Now Huwej wants to invest directly in the U.S., where all of Qaddafi's assets -- a total of about $1 billion, largely deposits belonging to Libyan Arab Foreign Bank -- have been frozen since 1985. ``Merrill Lynch, we are ready for you,'' Huwej says, only half joking.

Strange Ambition

It seems like a strange ambition for a country whose postage stamps commemorate ``American aggression,'' which has a museum that displays a purported piece of a downed U.S. Central Intelligence Agency plane and whose music videos on television show a fist crushing a fighter jet with U.S.A. painted on the side.

Then again, Qaddafi already owns minority stakes in several banks with offices in New York, Texas and California.

Qaddafi had been investing in Europe for several years when the U.S. included Libya in its first list of terrorist countries, published in 1979. In 1981, President Ronald Reagan banned most U.S. travel to Libya, citing assassination threats on U.S. officials. That same year, Qaddafi created Lafico with $1.5 billion of capital. In 1982, Reagan banned Libyan oil imports and required licenses for most U.S. exports to Libya.

Qaddafi As Liability

By the mid-1980s, Qaddafi had become a liability for his European investment partners. Chief among them was Fiat SpA in Italy. Qaddafi had spent $415 million in 1976 for almost 10 percent of the struggling carmaker, after Chairman Giovanni Agnelli visited Libya to propose the investment, Huwej says.

In 1986, Reagan blocked Fiat, which by then had two Libyans on its board, representing a stake that had grown to 14 percent. from bidding on U.S. government contracts. The same year, Libya agreed to leave, for a price. Fiat's parent and investors had paid $3.1 billion for the stake.
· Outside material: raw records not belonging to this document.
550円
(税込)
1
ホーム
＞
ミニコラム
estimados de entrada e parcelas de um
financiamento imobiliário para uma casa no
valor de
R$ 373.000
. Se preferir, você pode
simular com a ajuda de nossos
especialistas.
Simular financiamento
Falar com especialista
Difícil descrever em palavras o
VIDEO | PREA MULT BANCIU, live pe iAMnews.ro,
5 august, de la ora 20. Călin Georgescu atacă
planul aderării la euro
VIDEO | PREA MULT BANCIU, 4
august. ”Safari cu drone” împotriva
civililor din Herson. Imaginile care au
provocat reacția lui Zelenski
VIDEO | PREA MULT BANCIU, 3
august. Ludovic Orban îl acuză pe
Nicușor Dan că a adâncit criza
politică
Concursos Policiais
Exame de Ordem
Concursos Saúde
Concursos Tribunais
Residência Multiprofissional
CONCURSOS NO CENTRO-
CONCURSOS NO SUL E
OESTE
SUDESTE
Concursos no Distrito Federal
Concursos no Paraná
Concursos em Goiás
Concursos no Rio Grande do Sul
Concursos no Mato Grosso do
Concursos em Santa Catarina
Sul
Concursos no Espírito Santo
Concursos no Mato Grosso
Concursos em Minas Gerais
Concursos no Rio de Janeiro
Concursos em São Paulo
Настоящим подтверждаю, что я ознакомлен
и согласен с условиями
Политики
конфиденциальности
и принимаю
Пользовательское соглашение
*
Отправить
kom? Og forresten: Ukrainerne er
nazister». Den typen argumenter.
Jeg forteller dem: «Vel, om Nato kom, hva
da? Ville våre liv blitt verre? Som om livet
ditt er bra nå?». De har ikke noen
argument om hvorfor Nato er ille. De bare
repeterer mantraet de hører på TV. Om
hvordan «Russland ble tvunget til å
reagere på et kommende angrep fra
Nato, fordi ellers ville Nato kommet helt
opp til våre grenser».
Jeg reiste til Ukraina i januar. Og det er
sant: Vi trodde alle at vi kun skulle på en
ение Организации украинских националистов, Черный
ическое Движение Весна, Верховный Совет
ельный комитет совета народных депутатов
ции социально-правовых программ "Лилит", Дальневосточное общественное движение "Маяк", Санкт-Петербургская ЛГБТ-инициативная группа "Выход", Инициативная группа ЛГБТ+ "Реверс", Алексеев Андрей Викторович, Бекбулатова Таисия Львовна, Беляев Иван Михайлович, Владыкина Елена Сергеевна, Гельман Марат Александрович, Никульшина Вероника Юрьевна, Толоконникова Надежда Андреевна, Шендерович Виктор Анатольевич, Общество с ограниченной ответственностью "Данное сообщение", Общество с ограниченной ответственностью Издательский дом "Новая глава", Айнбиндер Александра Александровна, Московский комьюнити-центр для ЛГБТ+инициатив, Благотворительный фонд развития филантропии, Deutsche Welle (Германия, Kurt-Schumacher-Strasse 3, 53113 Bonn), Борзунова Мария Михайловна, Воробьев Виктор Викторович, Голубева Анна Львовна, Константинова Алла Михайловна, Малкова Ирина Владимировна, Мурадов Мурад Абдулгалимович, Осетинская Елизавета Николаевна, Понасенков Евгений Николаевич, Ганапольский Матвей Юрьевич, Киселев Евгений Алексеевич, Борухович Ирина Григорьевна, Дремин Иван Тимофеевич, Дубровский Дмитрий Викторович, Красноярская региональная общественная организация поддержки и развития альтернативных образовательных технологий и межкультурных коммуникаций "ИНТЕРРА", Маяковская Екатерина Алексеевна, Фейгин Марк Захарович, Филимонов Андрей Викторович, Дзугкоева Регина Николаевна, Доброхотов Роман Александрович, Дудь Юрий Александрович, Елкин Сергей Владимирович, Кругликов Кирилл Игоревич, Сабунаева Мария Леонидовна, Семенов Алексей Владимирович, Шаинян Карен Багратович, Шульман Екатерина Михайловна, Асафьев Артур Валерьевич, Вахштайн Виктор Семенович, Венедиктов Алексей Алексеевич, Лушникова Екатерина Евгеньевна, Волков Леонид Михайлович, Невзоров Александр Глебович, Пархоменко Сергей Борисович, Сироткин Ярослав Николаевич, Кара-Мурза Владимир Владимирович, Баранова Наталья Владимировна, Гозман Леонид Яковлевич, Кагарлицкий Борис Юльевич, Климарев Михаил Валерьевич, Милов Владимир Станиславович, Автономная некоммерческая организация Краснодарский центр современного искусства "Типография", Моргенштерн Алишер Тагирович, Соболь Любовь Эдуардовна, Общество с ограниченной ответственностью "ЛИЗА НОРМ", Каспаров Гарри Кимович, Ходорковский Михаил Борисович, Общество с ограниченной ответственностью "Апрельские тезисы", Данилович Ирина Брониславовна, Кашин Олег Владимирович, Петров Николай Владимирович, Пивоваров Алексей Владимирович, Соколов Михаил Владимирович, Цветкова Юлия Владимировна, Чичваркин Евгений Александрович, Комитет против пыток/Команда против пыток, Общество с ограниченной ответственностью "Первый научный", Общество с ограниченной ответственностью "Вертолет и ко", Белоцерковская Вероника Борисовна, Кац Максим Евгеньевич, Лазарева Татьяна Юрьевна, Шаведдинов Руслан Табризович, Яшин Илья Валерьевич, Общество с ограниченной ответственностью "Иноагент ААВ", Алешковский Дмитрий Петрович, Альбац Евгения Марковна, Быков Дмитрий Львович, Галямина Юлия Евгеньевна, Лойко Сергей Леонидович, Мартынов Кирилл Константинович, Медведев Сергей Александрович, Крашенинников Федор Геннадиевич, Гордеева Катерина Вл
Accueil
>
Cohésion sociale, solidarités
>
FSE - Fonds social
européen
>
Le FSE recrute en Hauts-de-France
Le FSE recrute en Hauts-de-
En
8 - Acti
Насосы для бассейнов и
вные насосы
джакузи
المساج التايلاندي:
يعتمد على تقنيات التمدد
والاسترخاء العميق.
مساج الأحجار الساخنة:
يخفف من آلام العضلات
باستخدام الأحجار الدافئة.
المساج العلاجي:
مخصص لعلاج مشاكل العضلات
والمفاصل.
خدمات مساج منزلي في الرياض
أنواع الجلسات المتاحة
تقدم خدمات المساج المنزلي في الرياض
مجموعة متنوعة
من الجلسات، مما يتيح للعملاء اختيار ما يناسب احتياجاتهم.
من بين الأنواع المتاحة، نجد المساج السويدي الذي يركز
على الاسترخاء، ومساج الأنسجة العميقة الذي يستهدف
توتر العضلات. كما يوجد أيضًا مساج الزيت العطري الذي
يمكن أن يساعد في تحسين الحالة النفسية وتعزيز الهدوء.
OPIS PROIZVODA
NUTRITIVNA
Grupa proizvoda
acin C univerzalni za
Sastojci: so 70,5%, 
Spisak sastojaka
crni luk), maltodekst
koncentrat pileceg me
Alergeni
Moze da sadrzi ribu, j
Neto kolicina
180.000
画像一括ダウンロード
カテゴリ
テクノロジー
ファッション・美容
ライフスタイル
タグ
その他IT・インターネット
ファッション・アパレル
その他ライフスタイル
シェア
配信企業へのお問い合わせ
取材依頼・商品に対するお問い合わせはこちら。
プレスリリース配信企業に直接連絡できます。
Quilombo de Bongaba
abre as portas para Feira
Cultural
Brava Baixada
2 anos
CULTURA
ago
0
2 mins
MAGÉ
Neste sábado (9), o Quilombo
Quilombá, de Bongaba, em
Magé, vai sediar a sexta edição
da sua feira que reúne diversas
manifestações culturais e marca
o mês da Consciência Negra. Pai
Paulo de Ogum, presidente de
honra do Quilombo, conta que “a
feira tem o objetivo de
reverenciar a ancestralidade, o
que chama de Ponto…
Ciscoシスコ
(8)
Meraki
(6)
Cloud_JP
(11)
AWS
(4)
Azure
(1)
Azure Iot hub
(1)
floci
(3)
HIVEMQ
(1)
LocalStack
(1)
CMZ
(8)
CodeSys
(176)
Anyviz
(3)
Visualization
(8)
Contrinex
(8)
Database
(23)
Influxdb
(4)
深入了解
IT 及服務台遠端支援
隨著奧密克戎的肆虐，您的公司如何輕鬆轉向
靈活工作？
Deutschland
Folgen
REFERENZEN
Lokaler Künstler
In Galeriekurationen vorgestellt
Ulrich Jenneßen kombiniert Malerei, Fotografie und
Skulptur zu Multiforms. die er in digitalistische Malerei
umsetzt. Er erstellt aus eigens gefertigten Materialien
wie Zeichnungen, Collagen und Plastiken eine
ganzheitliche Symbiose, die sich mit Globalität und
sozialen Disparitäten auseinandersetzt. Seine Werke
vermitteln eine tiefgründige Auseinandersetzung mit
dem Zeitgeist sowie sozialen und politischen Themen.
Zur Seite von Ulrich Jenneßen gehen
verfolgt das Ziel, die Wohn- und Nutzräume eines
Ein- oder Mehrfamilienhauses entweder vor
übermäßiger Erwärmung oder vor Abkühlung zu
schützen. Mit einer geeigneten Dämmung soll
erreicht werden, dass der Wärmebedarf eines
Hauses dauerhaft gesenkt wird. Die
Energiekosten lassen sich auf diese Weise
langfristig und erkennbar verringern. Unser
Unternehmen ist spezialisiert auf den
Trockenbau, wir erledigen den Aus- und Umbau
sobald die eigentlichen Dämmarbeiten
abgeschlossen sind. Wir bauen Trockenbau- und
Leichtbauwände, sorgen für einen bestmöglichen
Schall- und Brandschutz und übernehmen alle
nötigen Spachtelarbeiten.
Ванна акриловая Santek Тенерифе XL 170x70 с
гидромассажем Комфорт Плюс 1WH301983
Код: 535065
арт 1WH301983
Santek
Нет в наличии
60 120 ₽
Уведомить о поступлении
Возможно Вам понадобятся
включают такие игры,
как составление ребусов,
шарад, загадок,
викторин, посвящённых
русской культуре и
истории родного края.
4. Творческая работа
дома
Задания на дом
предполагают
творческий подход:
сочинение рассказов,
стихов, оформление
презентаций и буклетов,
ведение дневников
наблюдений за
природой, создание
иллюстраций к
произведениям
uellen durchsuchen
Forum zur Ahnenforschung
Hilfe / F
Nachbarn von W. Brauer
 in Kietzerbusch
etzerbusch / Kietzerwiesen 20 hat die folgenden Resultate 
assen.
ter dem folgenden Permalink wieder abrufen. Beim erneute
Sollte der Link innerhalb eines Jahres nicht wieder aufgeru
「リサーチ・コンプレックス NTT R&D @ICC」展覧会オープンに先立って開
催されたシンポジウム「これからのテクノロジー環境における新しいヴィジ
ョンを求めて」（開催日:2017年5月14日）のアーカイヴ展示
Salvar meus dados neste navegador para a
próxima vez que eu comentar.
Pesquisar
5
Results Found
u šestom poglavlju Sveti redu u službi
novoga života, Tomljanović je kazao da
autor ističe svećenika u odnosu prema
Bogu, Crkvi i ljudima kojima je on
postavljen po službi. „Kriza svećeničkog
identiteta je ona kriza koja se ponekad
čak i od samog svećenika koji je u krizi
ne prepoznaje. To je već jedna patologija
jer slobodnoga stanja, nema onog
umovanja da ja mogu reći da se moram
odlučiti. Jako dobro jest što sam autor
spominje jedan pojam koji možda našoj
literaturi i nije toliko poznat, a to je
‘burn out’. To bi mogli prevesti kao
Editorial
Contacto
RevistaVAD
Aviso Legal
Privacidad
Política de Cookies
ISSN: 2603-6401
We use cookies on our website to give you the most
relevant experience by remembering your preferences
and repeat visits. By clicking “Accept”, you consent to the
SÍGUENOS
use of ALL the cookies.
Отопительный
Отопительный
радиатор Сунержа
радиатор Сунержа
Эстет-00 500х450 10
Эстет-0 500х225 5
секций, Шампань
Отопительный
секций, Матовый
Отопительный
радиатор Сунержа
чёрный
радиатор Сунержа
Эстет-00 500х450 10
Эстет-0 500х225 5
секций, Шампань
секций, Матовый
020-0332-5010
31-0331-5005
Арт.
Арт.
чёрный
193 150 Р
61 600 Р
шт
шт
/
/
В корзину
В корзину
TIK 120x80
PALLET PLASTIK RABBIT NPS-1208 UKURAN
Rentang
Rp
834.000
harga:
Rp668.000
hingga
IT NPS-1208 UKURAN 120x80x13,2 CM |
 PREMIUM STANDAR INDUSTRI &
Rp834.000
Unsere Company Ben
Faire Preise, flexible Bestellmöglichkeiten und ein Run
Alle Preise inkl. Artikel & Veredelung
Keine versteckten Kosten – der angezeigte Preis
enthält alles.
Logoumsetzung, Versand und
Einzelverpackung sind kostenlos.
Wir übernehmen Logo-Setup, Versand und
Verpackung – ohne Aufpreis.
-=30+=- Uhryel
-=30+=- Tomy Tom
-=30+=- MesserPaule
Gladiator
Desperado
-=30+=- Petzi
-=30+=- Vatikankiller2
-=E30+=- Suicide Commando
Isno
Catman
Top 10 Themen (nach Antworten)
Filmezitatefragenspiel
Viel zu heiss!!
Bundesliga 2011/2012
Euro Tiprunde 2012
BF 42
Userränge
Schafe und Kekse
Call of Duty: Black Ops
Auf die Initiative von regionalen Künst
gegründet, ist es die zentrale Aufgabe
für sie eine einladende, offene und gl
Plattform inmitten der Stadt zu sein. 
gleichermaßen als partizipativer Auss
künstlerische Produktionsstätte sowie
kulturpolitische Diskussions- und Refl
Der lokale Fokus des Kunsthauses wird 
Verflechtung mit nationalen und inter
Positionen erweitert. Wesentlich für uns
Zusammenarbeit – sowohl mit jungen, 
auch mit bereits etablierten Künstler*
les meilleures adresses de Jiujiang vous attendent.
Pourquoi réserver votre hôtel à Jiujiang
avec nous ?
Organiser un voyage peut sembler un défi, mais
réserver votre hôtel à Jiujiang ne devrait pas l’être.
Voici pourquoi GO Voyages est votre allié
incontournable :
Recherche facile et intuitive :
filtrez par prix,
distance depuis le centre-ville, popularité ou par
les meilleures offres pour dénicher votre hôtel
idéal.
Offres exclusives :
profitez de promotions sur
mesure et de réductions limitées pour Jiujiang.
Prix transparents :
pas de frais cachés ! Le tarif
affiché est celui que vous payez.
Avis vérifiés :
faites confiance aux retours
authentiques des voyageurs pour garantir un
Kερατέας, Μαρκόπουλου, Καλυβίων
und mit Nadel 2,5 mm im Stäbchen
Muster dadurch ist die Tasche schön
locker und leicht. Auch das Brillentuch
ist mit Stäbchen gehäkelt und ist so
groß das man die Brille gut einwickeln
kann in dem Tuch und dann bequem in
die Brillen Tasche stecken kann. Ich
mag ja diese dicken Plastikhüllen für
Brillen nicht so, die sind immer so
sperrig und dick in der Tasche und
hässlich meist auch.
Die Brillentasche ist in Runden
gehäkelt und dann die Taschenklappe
Meanwhile, terrorist attacks linked to Libya continued. On Dec. 27, 1985, gunmen backed by Abu Nidal -- a Palestinian radical based in Libya -- attacked the Rome and Vienna airport lounges, killing 19 people, including five Americans. Pan Am flight 103 exploded on Dec. 21, 1988. A year later, French UTA flight 772 blew up over Niger, killing 171 people.

Investing in Lonrho

Qaddafi and Huwej, meanwhile, were expanding their reach. The same year the UN imposed sanctions, they paid 177 million pounds ($256 million) for a third of British company Lonrho Plc's Metropole hotel chain.

Lonrho's board ousted Chairman Roland ``Tiny'' Rowland in 1994, in part because the company's shares fell after he did business with Qaddafi. In June 1996, Lonrho bought back the stake, paying the Libyans $389 million, which was double the market value at the time.

In November 1997, Libyan Arab Foreign Bank, a unit of Libya's central bank, bought the stake in Banca di Roma in a sale of state-owned shares, paying $400 million. ``Chairman Cesare Geronzi met with Qaddafi, and he offered it,'' Huwej says.

Asked whether the sale contravened sanctions on Libya, Banca di Roma Chief Executive Officer Giorgio Brambilla said, ``We had absolutely no concerns about this.''

Legal Conduit

Banca di Roma didn't violate economic sanctions, because the stake was sold through Libyan companies rather than the Libyan government, he said. Though they were spottily enforced, the sanctions did limit Libya's room for maneuver in some countries. Libya's U.K. bank accounts were frozen, for instance, and funds such as dividends from the Metropole stake could not be transferred to Libya.

``The inability to access the world economy hurt,'' says Lisa Anderson, dean of the School of International and Public Affairs at Columbia University in New York.

That is why Lafico works to avoid detection when it makes investments, Huwej says. In everything it does, Lafico is aware the U.S. is watching.

Huwej sometimes avoids doing business under Lafico's name. A farming company in Egypt owned by Lafico is registered there as simply Agriculture Investment Co., he says.

Small Stakes

Another strategy is to keep stakes small or indirect, particularly in banking companies. Though bank investments are a small slice of Libya's holdings, they're among the most scrutinized by the U.S.

Access to banks means access to money -- and the ability to move it around the world.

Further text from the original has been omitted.